GIVEN RECORDS:
——————————
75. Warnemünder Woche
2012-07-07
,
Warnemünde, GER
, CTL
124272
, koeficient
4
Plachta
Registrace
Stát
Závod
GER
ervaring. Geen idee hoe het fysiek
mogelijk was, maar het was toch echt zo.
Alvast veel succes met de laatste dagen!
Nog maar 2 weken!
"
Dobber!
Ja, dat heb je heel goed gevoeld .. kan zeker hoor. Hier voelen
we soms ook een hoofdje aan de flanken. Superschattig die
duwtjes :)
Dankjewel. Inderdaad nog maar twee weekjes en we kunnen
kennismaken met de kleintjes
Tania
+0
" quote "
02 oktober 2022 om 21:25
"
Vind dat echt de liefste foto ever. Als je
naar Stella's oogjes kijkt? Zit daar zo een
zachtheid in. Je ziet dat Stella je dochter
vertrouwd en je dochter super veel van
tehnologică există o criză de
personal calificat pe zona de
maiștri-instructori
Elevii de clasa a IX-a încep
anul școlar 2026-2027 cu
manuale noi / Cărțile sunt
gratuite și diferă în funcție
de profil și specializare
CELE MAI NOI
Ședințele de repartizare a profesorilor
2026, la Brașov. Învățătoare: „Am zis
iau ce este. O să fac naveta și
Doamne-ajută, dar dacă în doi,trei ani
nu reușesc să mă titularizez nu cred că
——————————
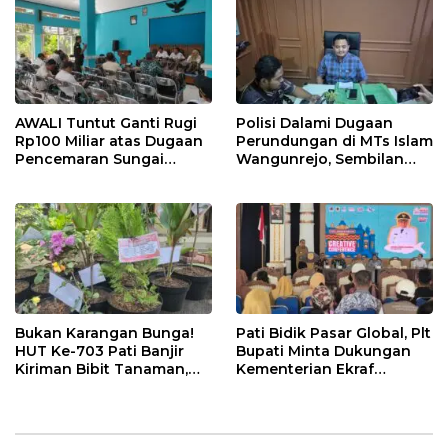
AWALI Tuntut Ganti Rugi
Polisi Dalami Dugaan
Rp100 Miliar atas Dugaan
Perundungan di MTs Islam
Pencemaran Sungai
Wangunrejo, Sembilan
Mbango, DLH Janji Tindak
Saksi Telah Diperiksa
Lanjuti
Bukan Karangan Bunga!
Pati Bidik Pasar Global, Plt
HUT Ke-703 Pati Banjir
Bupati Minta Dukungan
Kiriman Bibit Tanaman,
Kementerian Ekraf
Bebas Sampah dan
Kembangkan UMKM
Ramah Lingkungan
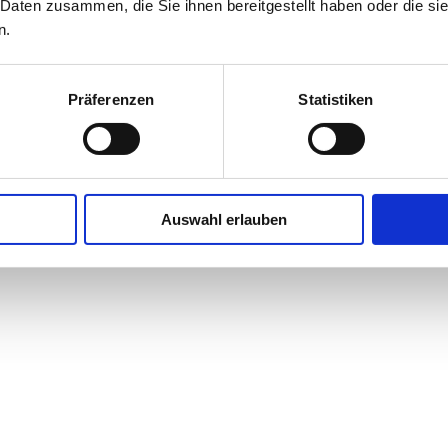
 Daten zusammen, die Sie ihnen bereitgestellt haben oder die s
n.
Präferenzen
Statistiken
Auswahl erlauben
——————————
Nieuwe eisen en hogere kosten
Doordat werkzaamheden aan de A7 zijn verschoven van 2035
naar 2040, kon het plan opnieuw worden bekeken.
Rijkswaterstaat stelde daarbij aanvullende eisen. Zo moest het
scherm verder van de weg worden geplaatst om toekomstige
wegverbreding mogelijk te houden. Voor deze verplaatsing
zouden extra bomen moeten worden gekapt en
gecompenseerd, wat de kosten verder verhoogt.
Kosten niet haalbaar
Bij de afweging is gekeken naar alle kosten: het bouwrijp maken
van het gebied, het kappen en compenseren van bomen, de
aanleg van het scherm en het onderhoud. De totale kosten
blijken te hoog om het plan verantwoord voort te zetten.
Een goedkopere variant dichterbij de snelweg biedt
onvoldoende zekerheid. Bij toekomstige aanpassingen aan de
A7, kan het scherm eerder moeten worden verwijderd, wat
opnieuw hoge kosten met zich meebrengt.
——————————
TASK PROMPT: Working from the records above, find how many lines contain the string "verder" and answer with the bare number.

RESPONSE AREA: 2